The Role of Central Banks, Commercial Banks in Payment System Today and How CBDCs will impact Them

There are several impacts. First is the cross-border payment system that is outdated, slow and expensive. With so many blockchain-based transfer systems already in place, banks are used to earn revenues from cross-border transactions. However, with the difficulties surrounding the settlement system, it becomes another pain point for private ledgers in terms of transfers, as the efficiencies of the domestic payments system are a single point of settlement that is not available even for blockchain-based systems across different regions and geographies. That is where CBDCs stem from, as they will provide standard settlement systems.

Second is the credit creation ability of banks, one of its main roles. As for now, the remittances' function will also be replicated by the CBDCs retail and will have the ability to earn interest, and it will take a lot of deposits away into the central bank because that's risk-free money. In turn, it would impact the credit creation capability of banks entirely, so central banks will not continue to create credit nor take on creditors.

Third, CBDCs may allow people to withdraw money. The central bank does not allow people to transfer money in a country with total capital account convertibility for financial stability. Furthermore, there are typical runs on banks in times of economic stress and a digital currencies system may create runs on the bank that would be much larger than usual with that stress level. Well-designed architecture CBDCs will be able to mitigate many of these risks. CBDCs will make cross-border payments more efficient in moving money, especially cross-border as currently multiple corridors are yet to be established.

The central bank CBDCs also has dire consequences, such as customer trust that decreases over time. For a developing country like India, it needs a very robust banking infrastructure with several powerful banks operating on their merit rather than centralising the risk into one body or the country's central bank. it would be a lot of hard work and balancing many things for the central bank. CBDCs will allow a smoother and easier process, but they also have some unintended consequences.

In China, 24 cities have been going through experiments on CBDCs, and 24 million wallets have been opened. The PBOC's DCI, (digital currency institute) reported around $9 billion equivalent of the transaction already done. However, CBDCs have not been officially launched so far in China. CBDCs and stable coins might also bring a new concept of composability in finance. It brings the money close to the asset and considers the currency a digital asset.

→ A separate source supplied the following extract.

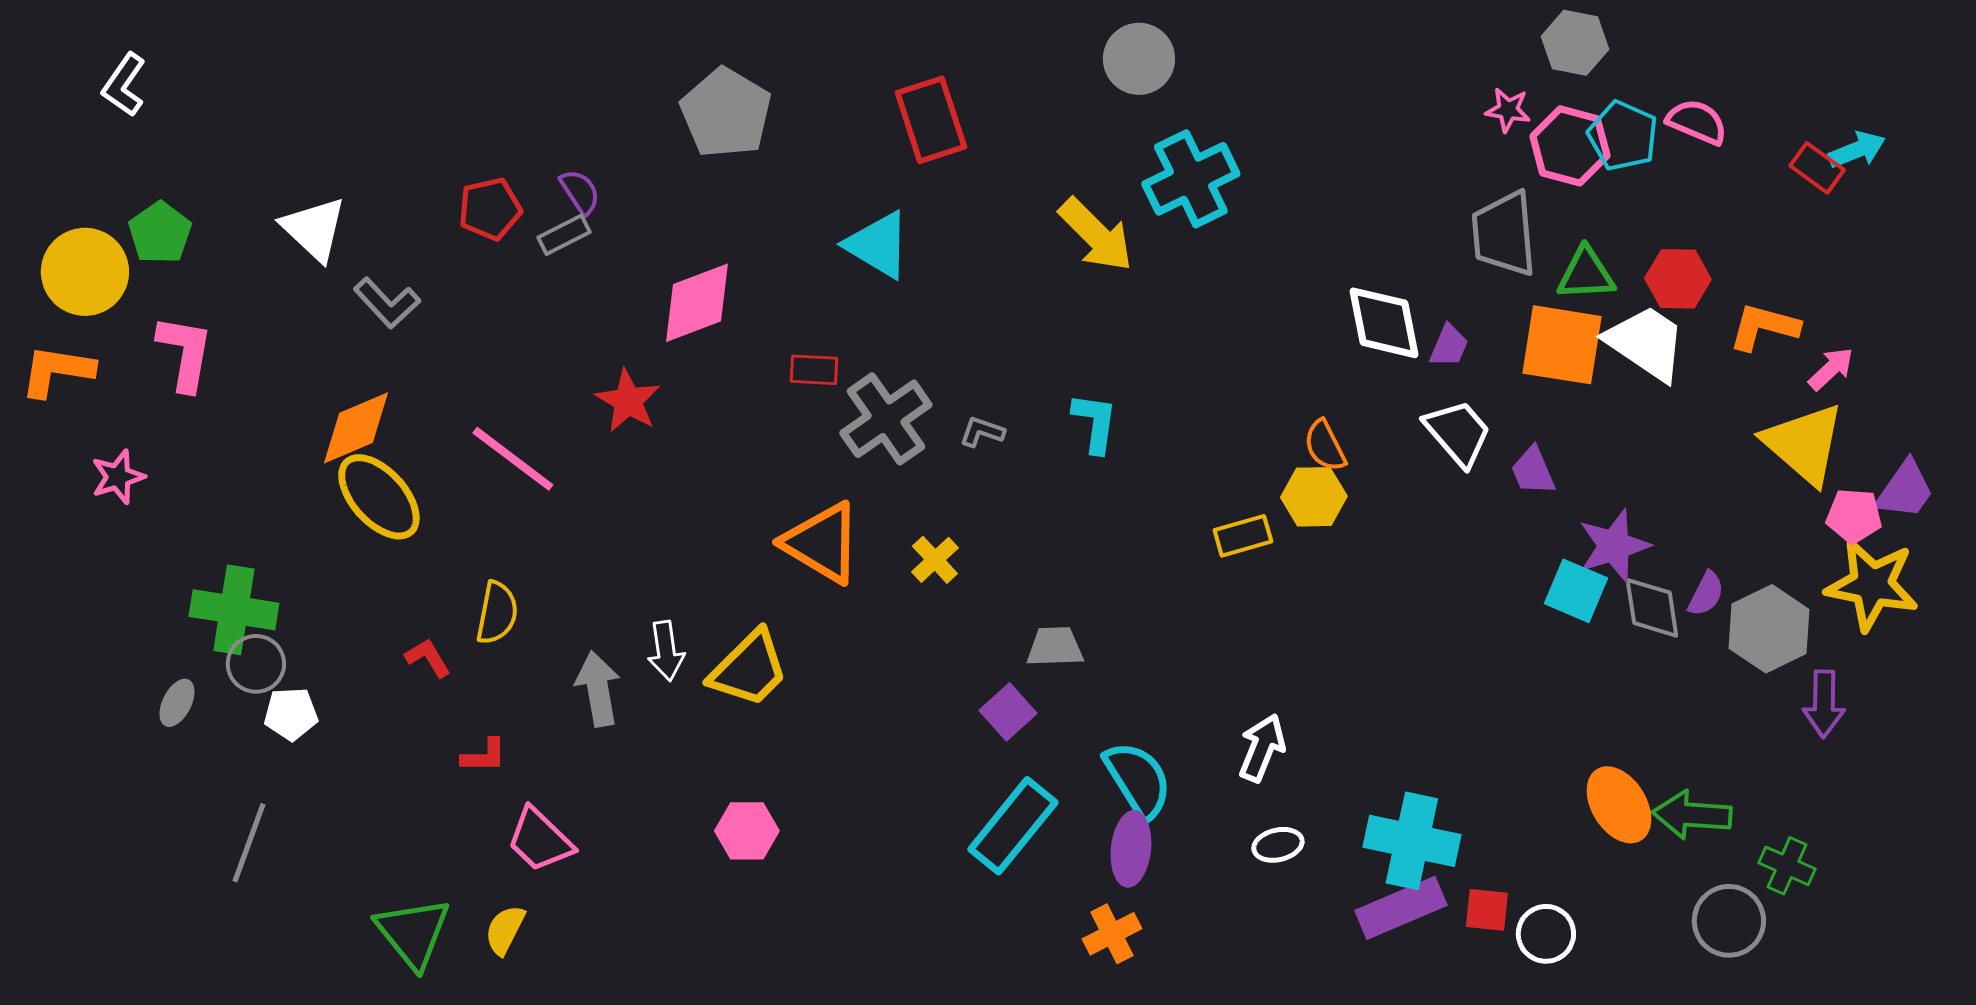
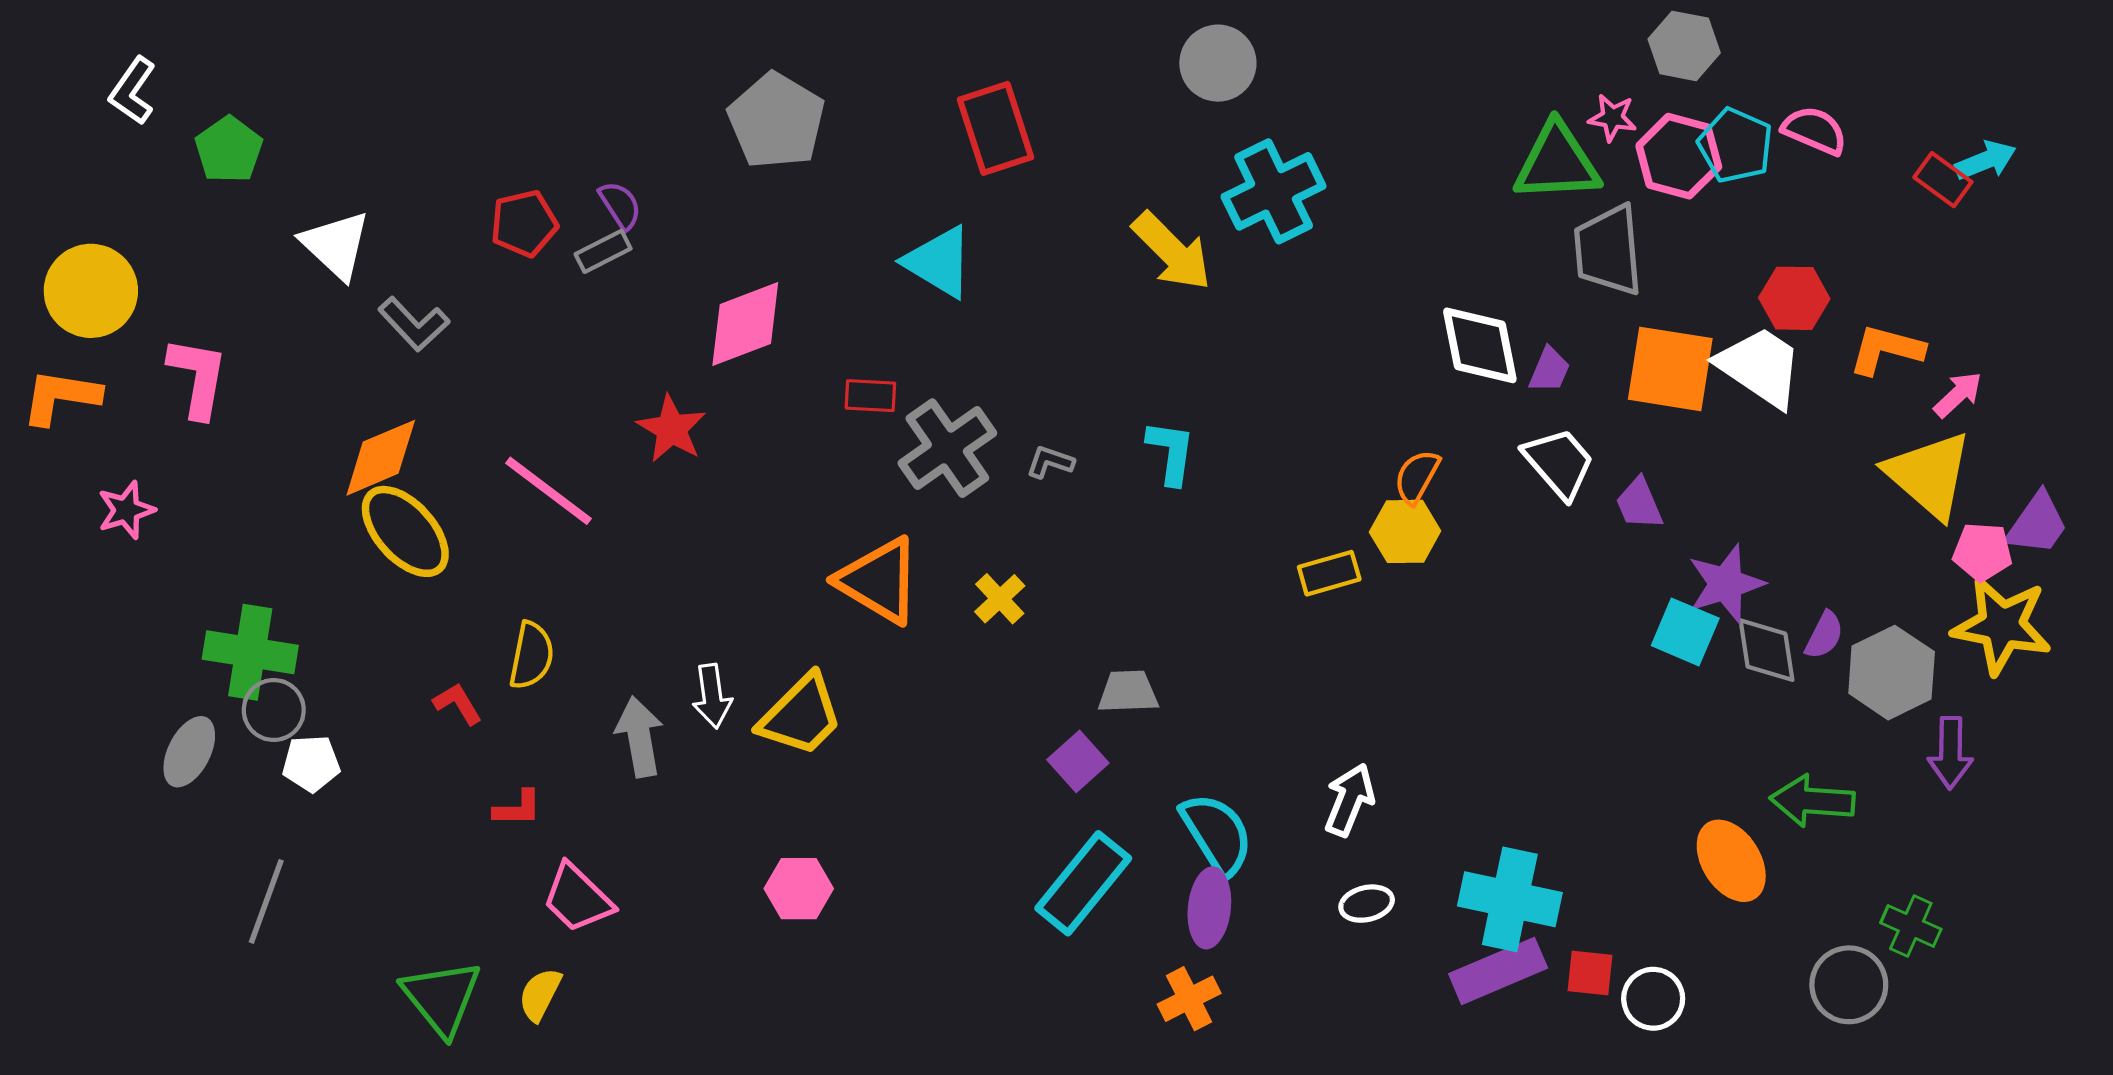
green pentagon: (160, 233) -> (229, 150), moved
green triangle: (1586, 274) -> (1557, 163), moved, size x1.4
orange semicircle: (1325, 446) -> (1417, 477), turned 56
gray ellipse: (177, 703) -> (189, 752), size x1.4
green arrow: (1692, 815) -> (1812, 801), moved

People can build money legos safely and get a level of automation within their transactions or within their currency architecture and models, which gets much more modular and composable.

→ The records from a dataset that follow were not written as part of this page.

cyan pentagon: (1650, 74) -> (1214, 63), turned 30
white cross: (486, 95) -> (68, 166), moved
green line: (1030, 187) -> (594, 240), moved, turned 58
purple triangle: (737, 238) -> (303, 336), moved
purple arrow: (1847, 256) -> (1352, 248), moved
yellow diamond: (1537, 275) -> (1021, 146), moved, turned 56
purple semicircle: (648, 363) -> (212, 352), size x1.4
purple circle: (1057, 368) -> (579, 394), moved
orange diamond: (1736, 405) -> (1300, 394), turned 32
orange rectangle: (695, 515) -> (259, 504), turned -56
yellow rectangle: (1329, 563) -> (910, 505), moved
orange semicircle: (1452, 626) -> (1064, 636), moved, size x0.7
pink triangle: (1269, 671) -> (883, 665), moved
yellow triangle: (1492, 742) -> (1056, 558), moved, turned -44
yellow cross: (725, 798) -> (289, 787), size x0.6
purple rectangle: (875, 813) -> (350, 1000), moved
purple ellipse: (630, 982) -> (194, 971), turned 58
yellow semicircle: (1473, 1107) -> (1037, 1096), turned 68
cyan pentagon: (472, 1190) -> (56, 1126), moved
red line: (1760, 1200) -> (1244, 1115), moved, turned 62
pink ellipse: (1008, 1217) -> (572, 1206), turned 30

The Competition Within the CBDCs Space

We are still in the discovery phase, and although a lot has been discovered, many things will happen over the next three to five years and will depend heavily on regulations maturing the market. CBDCs adoption, the types of CBDCs and/or types of stable coins the market are adopting and decentralization with stable coins yet remain to be seen. There are many types of CBDCs, it may also start competing with the likes of Swift and Ach because these are messaging services. CBDCs being a blockchain service could potentially be a messaging and transfer service equally

Closing the Discussion

Julian asked panellists for a score of whether CBDCs will be integrated into payment systems in five years and ten years, and between retail, wholesale, or cross border CBDCs types, which one will be the first.

Charles gives a score of 5 in five years and 10 in 10 years. He predicts the wholesale will come first, then retail follows. At the same time, Anish scores 5 to 6 in five years and 10 in 10 years and predicts different geographies will take each other on which one is come first. Amitabh gives a score of 3 or 4 in five years and 8.5 in 10 years. He predicts wholesale will go first, followed by retail and cross borders. Meanwhile, Saugata scores 3 in five years and 8 in 10 years. He also expects wholesale to come first, followed by retail and cross borders.